You tell 20 different people to eat a banana and you can get 20 different insulin responses. Some folks will feel great after, some lethargic, and in a few rare cases even allergic. This is the level of variation we see when eating a banana; imagine the variation when dealing with something as complex as human behavior.

This leads to the major the drawback with a systems biology approach; it’s hard and messy! You need computational models and high-level analysis of vast amounts of data to be able to determine patterns that may emerge from the fragmented pieces of data.

Anxiety as an Example

Reductionist approach: The genes you inherit can definitely play a role in anxiety disorders. Twin studies indicate between 32–67% of inherited influence across certain anxiety disorders. Here are a few examples of genes linked to anxiety:

RBFOX1 (generalized anxiety disorder)

TMEM132D (panic disorder)

SLC6A4 (protein coding for anxiety disorder)

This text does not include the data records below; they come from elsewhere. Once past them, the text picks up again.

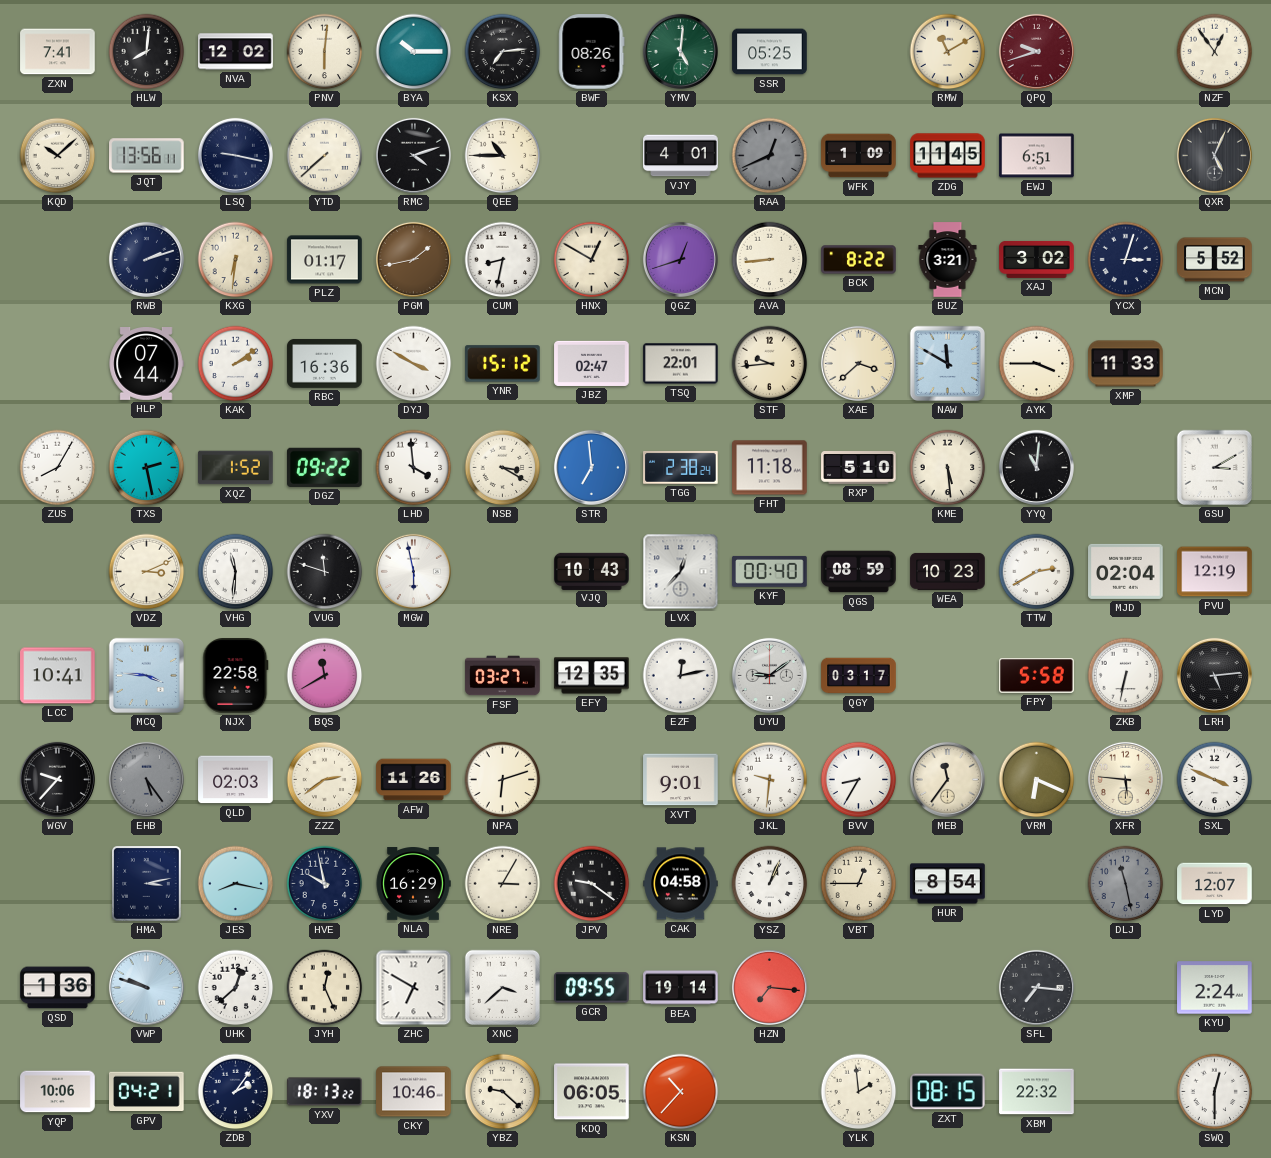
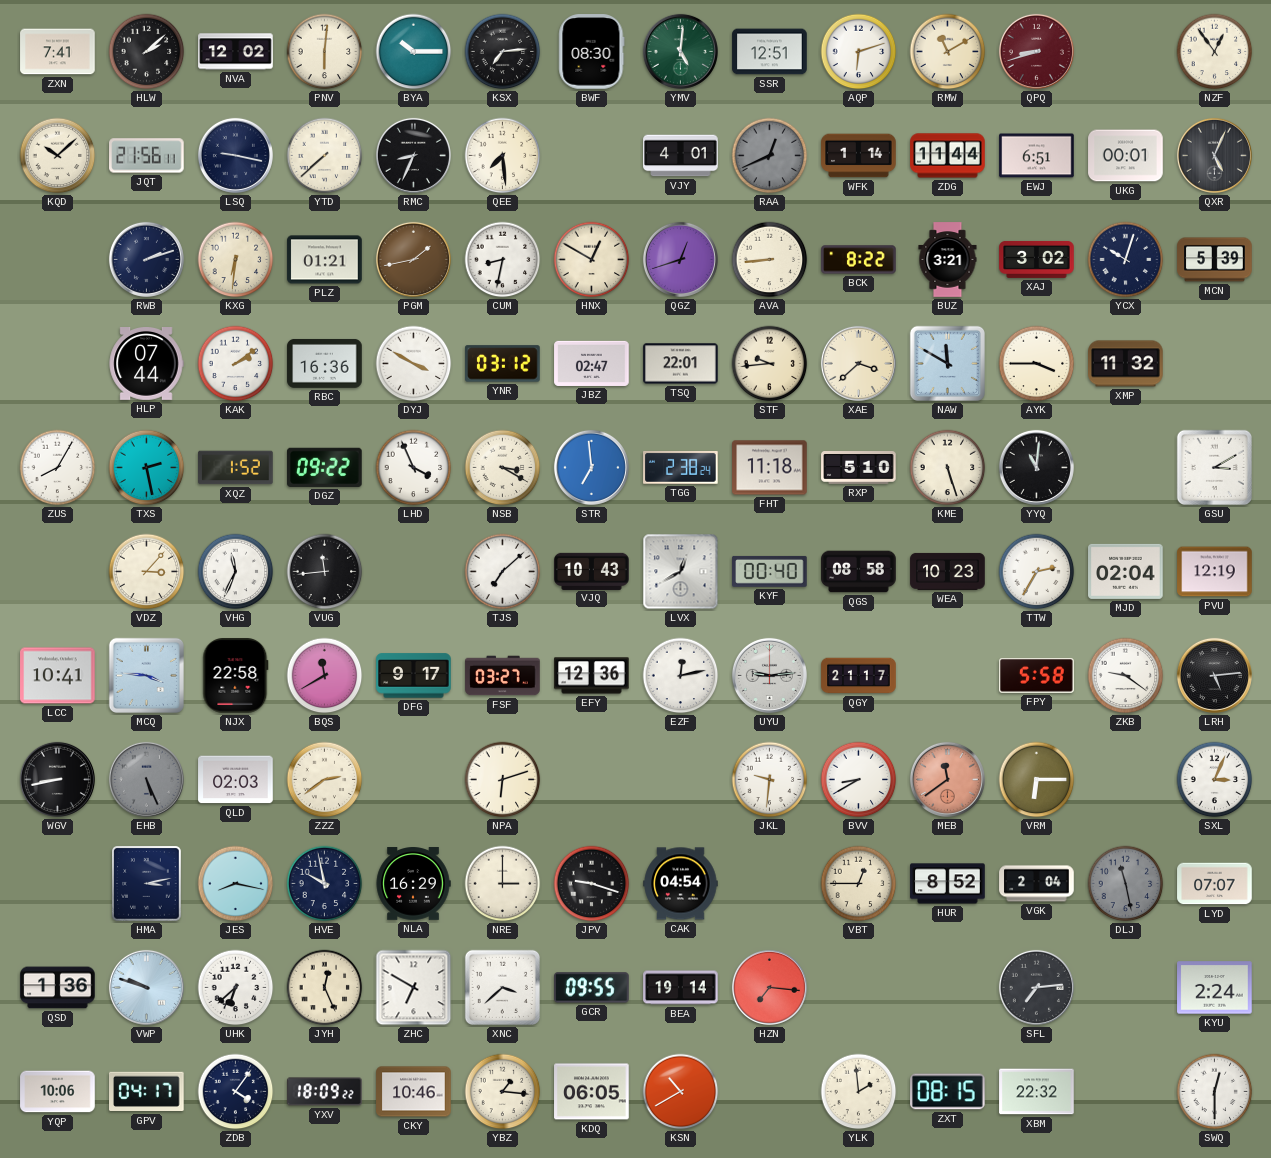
HLW: 8:01 -> 2:08
BWF: 08:26 -> 08:30
SSR: 05:25 -> 12:51
AQP: none -> 6:12
QPQ: 9:42 -> 8:42
JQT: 13:56 -> 21:56
RMC: 4:12 -> 8:34
QEE: 10:45 -> 7:29
WFK: 1:09 -> 1:14
ZDG: 11:45 -> 11:44
UKG: none -> 00:01
PLZ: 01:17 -> 01:21
YCX: 3:03 -> 10:03
MCN: 5:52 -> 5:39
YNR: 15:12 -> 03:12
XMP: 11:33 -> 11:32
LHD: 3:59 -> 3:56
KME: 5:29 -> 5:27
VDZ: 3:11 -> 3:07
VHG: 11:31 -> 11:34
VUG: 11:48 -> 11:44
MGW: 5:58 -> none
TJS: none -> 7:08
LVX: 12:37 -> 12:40
QGS: 08:59 -> 08:58
TTW: 2:40 -> 2:35
DFG: none -> 9:17
EFY: 12:35 -> 12:36
UYU: 9:09 -> 9:14
QGY: 03:17 -> 21:17
ZKB: 6:32 -> 9:21
WGV: 9:37 -> 8:43
EHB: 5:24 -> 5:26
AFW: 11:26 -> none
XVT: 9:01 -> none
BVV: 8:35 -> 8:40
MEB: 11:36 -> 11:39
MEB dial: cream -> salmon
VRM: 6:19 -> 6:15
XFR: 5:46 -> none
SXL: 3:49 -> 3:04
NRE: 3:05 -> 3:00
JPV: 9:21 -> 9:18
CAK: 04:58 -> 04:54
YSZ: 1:04 -> none
HUR: 8:54 -> 8:52
VGK: none -> 2:04
LYD: 12:07 -> 07:07
UHK: 12:38 -> 6:38
SFL: 7:16 -> 7:14
GPV: 04:21 -> 04:17
ZDB: 2:06 -> 4:06
YXV: 18:13 -> 18:09
YBZ: 9:22 -> 1:16
KSN: 10:37 -> 10:40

Yet none of these genes, or the many others tied to anxiety are enough on their own to be able to explain a person’s behavior, let alone a diagnosis. The environment as well as gene-environment interactions plays a critical role.

Rates of anxiety have risen sharply during Covid-19. This can ONLY be attributed to the changes in our environment and how our environment interacts with our genes.

Systems biology approach: A more holistic approach involving many of the “omics” we now see in medicine, (genomics, epigenomics, proteomics, transciptomics, metabalomics) as well as neuroimaging, movement, food logs, sleep hygiene etc. That data then gets packaged up and run through Artificial Intelligence and machine learning algorithms that actually get “smarter” as it receives more and more data. Internationally recognized groups like www.netramark.com are emerging as leaders in this complex space.

Systems Biology is also not enough on its own. You need methods in place to filter the vast amounts of data and then classifiers to make sense of it. Then, if swimming upstream wasn’t tough enough already, you need to be able to boil it down even further and make sense of the information back to the patient/user.

Nobody cares that you collected 10 million voxels of data on a brain scan, they want to know what to do about it.

Integrating Biology into Healthcare

A bottom-up approach is key. We must incorporate a diversity of disciplines that complement and challenge one another to unravel the vast complexities of biology and behavior.

Building a house requires skilled disciplines in concrete, forming, electrical, plumbing, drywall, flooring, roofing, design etc. Building a model that addresses the complexities of behavior requires the same approach: a think tank brimming with behaviorists, ecologists, biologists, geneticists, physicians, mathematicians, programmers etc. This is the type of flexible, co-operative effort needed to change healthcare at scale.

Long gone are the days of forced hunting for food, not becoming food, and procreating for the slim shot (no pun intended) of passing your genetic information to a subsequent generation. Our world has been forever changed within the evolutionary blink of an eye.

For the first time in history, we have the profound ability to communicate across billions of people simultaneously and witness the resulting behaviors in real time. We can celebrate, mourn, and revolt with others from across the globe. We are connected in a way that seemed unimaginable decades ago, and staying connected is a must.